Battle of AI: Comparative Analysis of Large Language Models and Machine Learning for Predicting DBS Motor Outcomes from Preoperative Cognitive Profiles
Postdoc Researcher Beth Israel Deaconess Medical Center cambridge, MA, US
Introduction: Motor outcomes following Deep Brain Stimulation (DBS) in Parkinson's Disease (PD) vary widely, with preoperative neurocognitive predictors underexplored, making individualized response prediction challenging. This study compares Large Language Models (LLMs) and Machine Learning (ML) for predicting DBS motor response.
Methods: A retrospective analysis (1990–2023) utilizing electronic records from a U.S. academic center incorporated clinical and cognitive data across multiple domains to train ML models, including XGBoost, and multivariate Logistic Regression. Hyperparameter tuning was conducted using leave-one-out cross-validation nested within repeated 10-fold cross-validation. The Mistral LLM was evaluated using ZSP and DSP, using tailored prompts based on logistic regression coefficients. Models predicted a strong response with ≥40% motor improvement in UPDRS Part III scores within one year post-DBS. Performance metrics (accuracy, sensitivity, specificity, AUC-ROC) compared ML models and LLMs for DBS motor outcome prediction.

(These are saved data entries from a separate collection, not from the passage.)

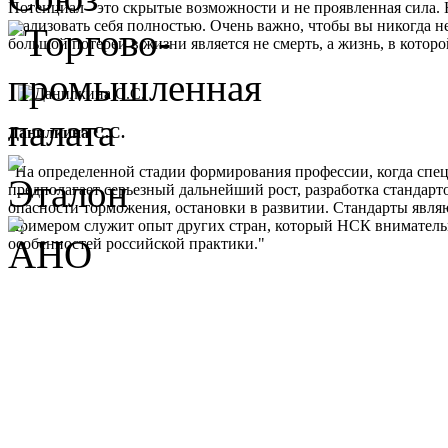
Потенциал - это скрытые возможности и не проявленная сила. 
реализовать себя полностью. Очень важно, чтобы вы никогда не
большой потерей в жизни является не смерть, а жизнь, в кото
Данилкина С.С.
"На определенной стадии формирования профессии, когда спе
предполагает серьезный дальнейший рост, разработка стандарт
опасности торможения, остановки в развитии. Стандарты являю
Примером служит опыт других стран, который НСК внимательно 
особенностей российской практики."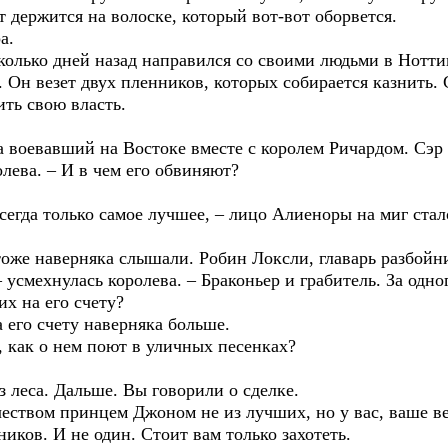
ут держится на волоске, который вот-вот оборвется.
а.
олько дней назад направился со своими людьми в Ноттин
я. Он везет двух пленников, которых собирается казнить.
ить свою власть.
а воевавший на Востоке вместе с королем Ричардом. Сэр
олева. – И в чем его обвиняют?
всегда только самое лучшее, – лицо Алиеноры на миг стало
тоже наверняка слышали. Робин Локсли, главарь разбойн
усмехнулась королева. – Браконьер и грабитель. За одно
их на его счету?
а его счету наверняка больше.
, как о нем поют в уличных песенках?
з леса. Дальше. Вы говорили о сделке.
еством принцем Джоном не из лучших, но у вас, ваше ве
иков. И не один. Стоит вам только захотеть.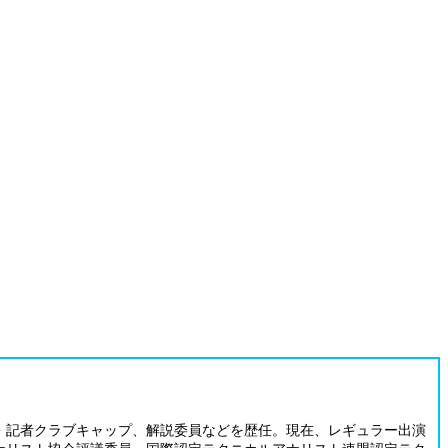
・記者クラブキャップ、解説委員などを歴任。現在、レギュラー出演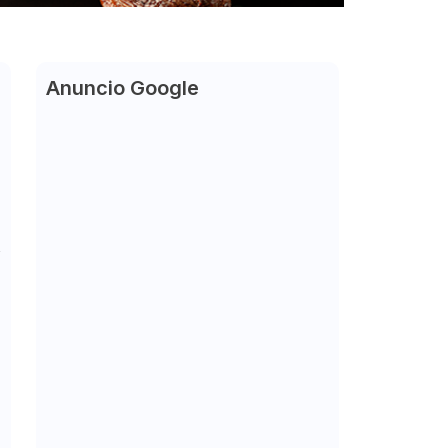
Anuncio Google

Results: Among 119 patients (mean age: 64.3 years, 70% male), 44% were strong responders. UPDRS III scores (off-medication) improved from 31.6 ± 14.55 to 28.84 ± 9.63. Feature importance analysis identified key predictors of motor improvement, including younger age at DBS surgery, shorter PD duration, and lower baseline UPDRS III scores. Conversely, poorer performance in categorical fluency, delayed recall, and lower Oral Trail A scores were associated with weaker outcomes (all p < 0.01).

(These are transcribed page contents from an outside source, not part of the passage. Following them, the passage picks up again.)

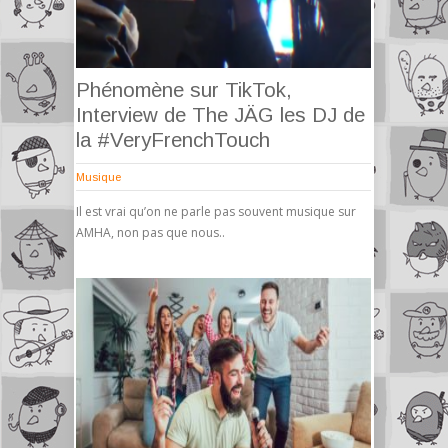
Phénomène sur TikTok,
Interview de The JÄG les DJ de
la #VeryFrenchTouch
Musique
Il est vrai qu’on ne parle pas souvent musique sur
AMHA, non pas que nous..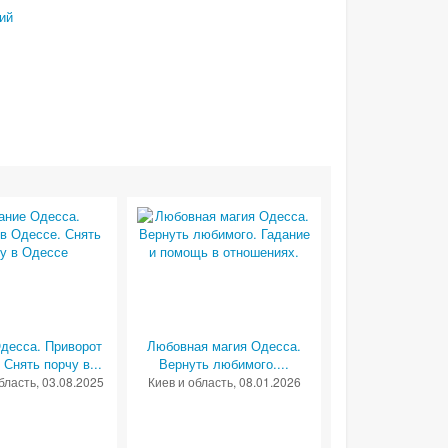
ий
десса. Приворот
Любовная магия Одесса.
 Снять порчу в...
Вернуть любимого....
бласть
, 03.08.2025
Киев и область
, 08.01.2026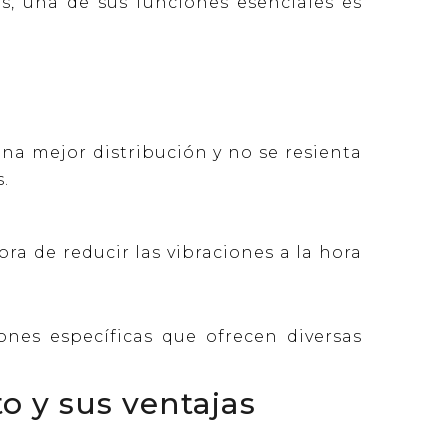
, una de sus funciones esenciales es
una mejor distribución y no se resienta
.
ra de reducir las vibraciones a la hora
ones específicas que ofrecen diversas
to y sus ventajas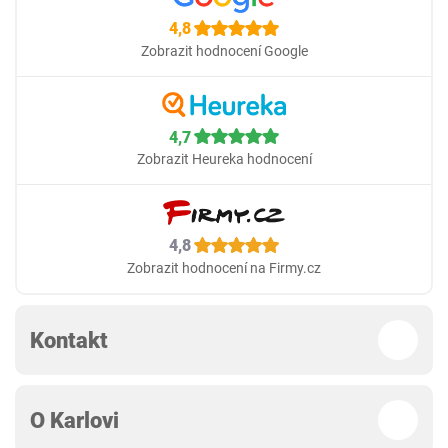
4,8
Zobrazit hodnocení Google
4,7
Zobrazit Heureka hodnocení
4,8
Zobrazit hodnocení na Firmy.cz
Kontakt
O Karlovi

XGBoost achieved the highest performance (AUC-ROC: 87%, accuracy: 89%, sensitivity: 84%, specificity: 82%), followed by Logistic Regression (AUC-ROC: 79%, accuracy: 84%, sensitivity: 81%, specificity: 78%). DSP based on Logistic Regression coefficients, achieved 77% accuracy, outperforming ZSP (65%) across all metrics, including sensitivity (73 % vs. 51%) and specificity (72.5% vs. 65%).
Conclusion : Preoperative cognitive performance in delayed recall, attention, and verbal fluency predicts motor outcomes. ML continues to excel over LLM with balanced predictive performance for structured data. Tailored LLM prompts based on ML-derived coefficients showed significant improvement over ZSP, highlighting their potential in leveraging unstructured data. Additionally, LLMs provide an advantage over black-box ML with interpretable reasoning, enhancing clinical applicability.